Muitos artistas no nosso país precisam ter duas, três, quatro, cinco profissões para obter sustento, e isso mostra como é um desafio enorme viver disso no Brasil. Comigo não foi diferente. Trabalhei como bombeiro militar por quase uma década, época em que conciliei o emprego fixo com a pintura, minha verdadeira paixão. Com muito esforço, consegui vencer os obstáculos e hoje sou um dos convidados na Bienal de Arte de Veneza, uma mostra de grande prestígio internacional, onde exponho uma série de retratos. Mas o início não foi simples.
Nasci em Brasília, mas prefiro dizer que sou um artista goianiense. Mudei para a capital de Goiás com minha família ainda na infância, quando minha mãe, funcionária pública, passou em um concurso na cidade. E foi em Goiânia que me tornei artista. Eu adorava histórias em quadrinhos e copiava os desenhos de Os Cavaleiros do Zodíaco usando papel-carbono, para depois pintá-los com lápis de cor. Já que os gibis eram em preto e branco, a escolha das cores ficava totalmente em minhas mãos, brincadeira que eu adorava. Logo mais, na adolescência, tratei de iniciar meus estudos sobre pintura. A convite da mãe de um amigo, entrei aos 14 anos na Escola de Artes Visuais de Goiás, instituto público de formação que funcionava junto com o Museu de Arte Contemporânea da capital. Lá, além de me aprofundar na pintura, tive contato com a fotografia e a performance, técnicas que mexeram muito com a minha cabeça. Frequentar aquele espaço foi o que despertou minha ideia de viver da minha criatividade.

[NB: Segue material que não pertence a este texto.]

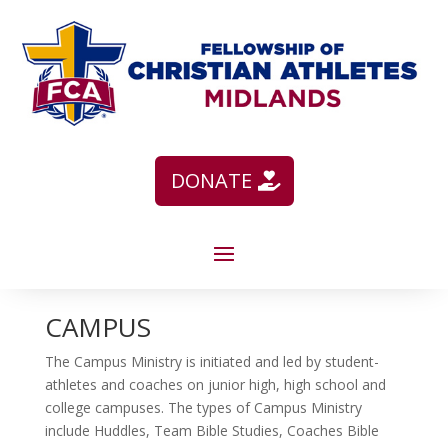
DONATE
CAMPUS
The Campus Ministry is initiated and led by student-
athletes and coaches on junior high, high school and
college campuses. The types of Campus Ministry
include Huddles, Team Bible Studies, Coaches Bible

O próximo passo para realizar esse sonho foi cursar artes visuais na Universidade Federal de Goiás. Vendia minhas obras por preços baixos a quem se interessasse, para conseguir comprar mais material e continuar produzindo. Para custear as despesas e permanecer nos estudos, prestei um concurso público, e foi assim que me tornei bombeiro. Além de um segundo emprego, o quartel foi como uma segunda escola para mim. Eu frequentava a faculdade pela manhã e, no restante do dia, me dedicava ao resgate de vítimas de acidentes e incêndios. Aprendi muito sobre cuidar das pessoas no tempo em que passei em hospitais, e até hoje a experiência se reflete na minha arte. Lido muito com a questão da cautela e do respeito com os outros quando estou pintando. Penso sempre em como esses personagens gostariam de ser representados, quais roupas gostariam de vestir e em qual contexto social eles estão inseridos. Nas minhas telas, busco evidenciar as pessoas negras, que são maioria no Brasil, mas quase não aparecem nos museus.
Em 2016, enquanto ainda equilibrava a profissão de artista com a de bombeiro, fui convidado para expor na Bienal de Arte de São Paulo. Naquele momento, uma voz ecoou na minha cabeça: “Do que mais você precisa para acreditar que a arte é seu caminho?”. O país estava numa crise política, e eu sabia que o desafio de viver de arte era uma constante. Então, eu me arrisquei. Foi um baita gesto de coragem largar o Corpo de Bombeiros e abraçar de vez a outra carreira. Me agarrei ao pensamento de que, se eu dedicasse toda minha energia àquilo, as portas iriam se abrir. E, por sorte, elas realmente se abriram. A venda dos meus trabalhos na Bienal foi um sucesso, e desde então eu posso dizer que, sim, vivo de arte.
Para chegar aonde estou, fui muito ajudado. Uma pessoa que me acolheu foi a Rosana Paulino, minha madrinha na arte. Ela sempre dizia: “Quando você tiver condições, vai passar essa história adiante”. E é o que busco fazer. Fundei o Sertão Negro, ateliê e escola de artes em Goiânia, com o objetivo de apoiar novos talentos. Ser artista vai além de pintar: é preciso deixar contribuições para o mundo.